*** Input
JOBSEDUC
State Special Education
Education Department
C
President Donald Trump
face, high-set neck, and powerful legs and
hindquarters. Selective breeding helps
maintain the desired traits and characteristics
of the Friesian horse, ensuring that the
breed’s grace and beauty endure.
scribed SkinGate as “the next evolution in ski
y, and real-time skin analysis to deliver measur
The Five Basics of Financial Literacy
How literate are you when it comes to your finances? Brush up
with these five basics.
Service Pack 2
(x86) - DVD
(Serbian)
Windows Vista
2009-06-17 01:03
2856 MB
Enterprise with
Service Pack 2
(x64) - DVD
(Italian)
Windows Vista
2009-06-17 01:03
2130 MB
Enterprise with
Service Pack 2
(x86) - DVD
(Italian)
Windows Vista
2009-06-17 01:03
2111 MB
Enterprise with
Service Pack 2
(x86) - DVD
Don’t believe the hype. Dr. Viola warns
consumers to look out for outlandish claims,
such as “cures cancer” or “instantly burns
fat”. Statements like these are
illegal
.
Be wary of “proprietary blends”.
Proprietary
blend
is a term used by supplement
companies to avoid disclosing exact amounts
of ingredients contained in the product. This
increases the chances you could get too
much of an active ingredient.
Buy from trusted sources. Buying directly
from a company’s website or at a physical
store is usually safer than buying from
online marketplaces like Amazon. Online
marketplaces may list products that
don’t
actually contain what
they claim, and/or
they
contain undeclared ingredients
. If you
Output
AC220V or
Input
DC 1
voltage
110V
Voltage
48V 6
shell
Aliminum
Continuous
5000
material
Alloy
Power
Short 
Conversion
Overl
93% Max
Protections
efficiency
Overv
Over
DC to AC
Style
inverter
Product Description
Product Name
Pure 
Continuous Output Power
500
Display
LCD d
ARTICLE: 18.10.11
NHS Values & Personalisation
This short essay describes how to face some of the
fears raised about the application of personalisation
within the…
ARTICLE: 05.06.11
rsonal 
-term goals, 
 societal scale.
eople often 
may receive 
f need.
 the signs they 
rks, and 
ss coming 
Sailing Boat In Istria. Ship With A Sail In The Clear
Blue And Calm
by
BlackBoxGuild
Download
******
Exercise goal: From the data above, copy each line with the string "they" in it.

Expected answer:
they claim, and/or
they
 the signs they 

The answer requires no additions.